Planning news in and around Midsomer Norton this week

By Susie Watkins 11th Nov 2021

This building on The Island in Midsomer Norton has been completed gutted. Photo November 11
This building on The Island in Midsomer Norton has been completed gutted. Photo November 11

In planning applications this week:

At 6 Dymboro Gardens, in Midsomer Norton, (under reference

21/04914/FUL) an application is in to build a new four bedroomed home on land to the rear of the existing house.

On Dymboro Avenue at Number 8 an application (details under

21/04968/FUL) an application is in to build a two storey side extension, single storey rear extension, loft conversion with dormer and new single storey outbuilding.

An application is in to build a wall at 10 Beauchamp Avenue, Midsomer Norton, ( 21/05003/FUL) which will extend the rear garden.

Inisfree, on West Road, in Welton, (reference 21/05019/TCA) has applied to cut their Leyland Cypress to the ground.

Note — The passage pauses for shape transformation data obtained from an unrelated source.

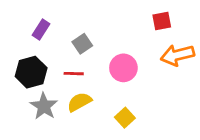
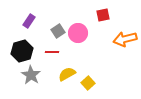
red square: (162, 21) -> (103, 15), moved
pink circle: (123, 68) -> (78, 33), moved
yellow semicircle: (79, 102) -> (67, 74), moved

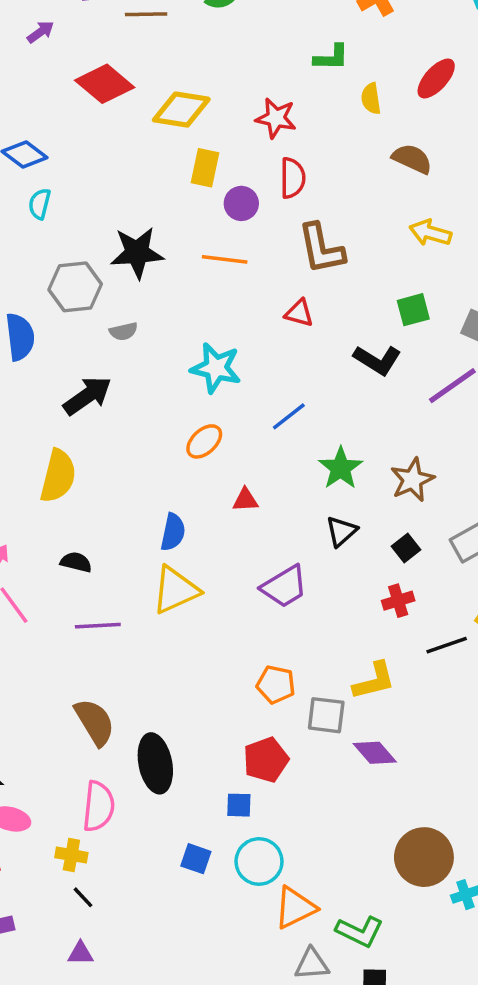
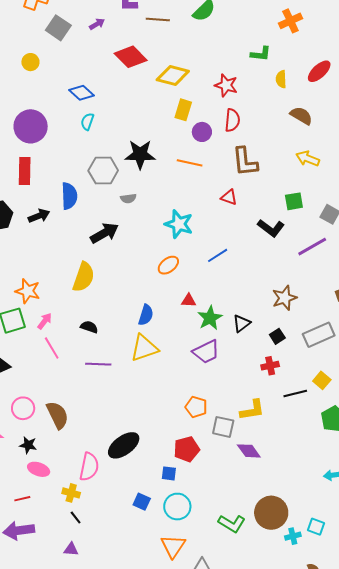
green star: (341, 468) -> (210, 318), moved
brown semicircle: (95, 722) -> (58, 415), moved
black ellipse: (155, 763) -> (124, 445), turned 60
orange triangle: (295, 908) -> (173, 546), moved, turned -36
green L-shape: (360, 931) -> (232, 523), moved

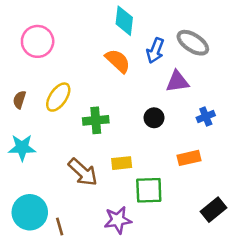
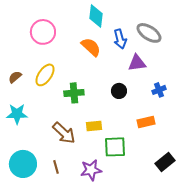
pink circle: (38, 41) -> (43, 32), moved
blue arrow: (155, 50) -> (120, 39), turned -36
brown semicircle: (19, 100) -> (15, 77), turned 32
brown line: (60, 227) -> (56, 167), moved

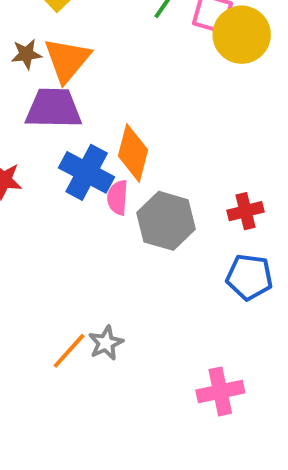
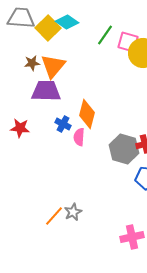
blue cross: (87, 172) -> (63, 124), size x0.6
gray hexagon: (166, 221) -> (124, 149), moved

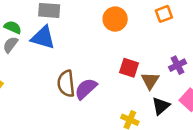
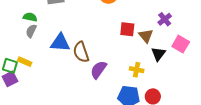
blue triangle: (43, 38) -> (60, 43), moved
purple semicircle: (86, 89) -> (98, 70), moved

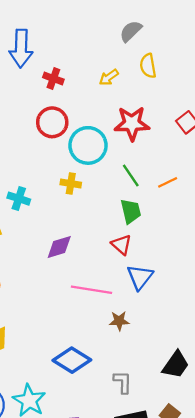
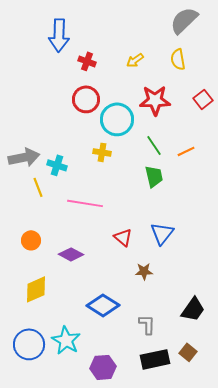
gray semicircle: (131, 31) -> (184, 20), moved, size x1.4
yellow semicircle: (148, 66) -> (178, 59), moved
red triangle: (121, 245) -> (123, 237), moved
purple diamond: (59, 247) -> (71, 254), moved, turned 45
pink line: (91, 290) -> (85, 203), moved

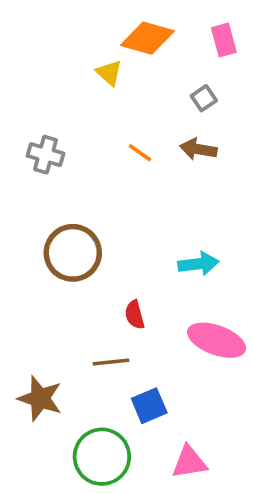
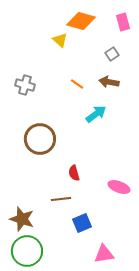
cyan arrow: (198, 264) -> (96, 114), moved, turned -30
pink ellipse: (217, 340) -> (119, 187), size x0.7
green circle: (102, 457) -> (27, 251), moved

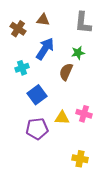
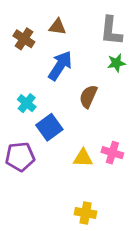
green star: (78, 53) -> (116, 63), moved
cyan cross: (22, 68) -> (27, 103), moved, turned -32
purple pentagon: (37, 129) -> (20, 157), moved
yellow cross: (80, 159) -> (86, 213), moved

Planning decisions made this week include:

An application to build a house on a parcel of land at Old Mills, Paulton,

21/04131/FUL, has been withdrawn.

Meantime the Local Democracy Reporter has written that £12million programme to deliver Bath's first council homes in a generation has been approved.

Hundreds of new homes that locals can afford to live in will be built across Bath and North East Somerset, council leaders have promised.

Liberal Democrats say they are proud to be delivering on their manifesto pledge to deliver the first new council houses in a generation as 6,000 households wait for social housing.

This week cabinet bosses approved a £12.1million programme for the first 58 social rented properties on eight sites.

Councillor Tom Davies told his cabinet colleagues on November 10: "Never has the need for new council houses been so great.

"As an area with some of the least affordable housing in the country, thousands of our local residents are currently on our social housing waiting list, hundreds of them in the categories of highest need.

"The council has and will continue to play a key role in enabling new social and affordable housing to be built.

"But the scale of the need means that it is vital that the council now plays a new role and takes on a new responsibility – a role in which it utilises some of its own assets and becomes responsible for directly delivering and owning new council houses for social rent for our residents.

"Tonight, we consider the first 58 homes across eight sites, but over the coming months we will be developing plans for the delivery of hundreds of additional council houses in our area over the coming years."

Deputy leader Richard Samuel blamed the Conservatives for the downfall of council housing and said new ground was being broken to deliver the area's first new council houses in a generation.

"We are at a new dawn when this council starts to provide new homes directly itself for the most needy in society," said the cabinet member for resources,

"I will be making provision for this new programme in the 2022/23 and 2023/24 capital budgets to ensure that once again this council becomes the proud provider of social homes for local residents at rents they can afford and with the security that they deserve."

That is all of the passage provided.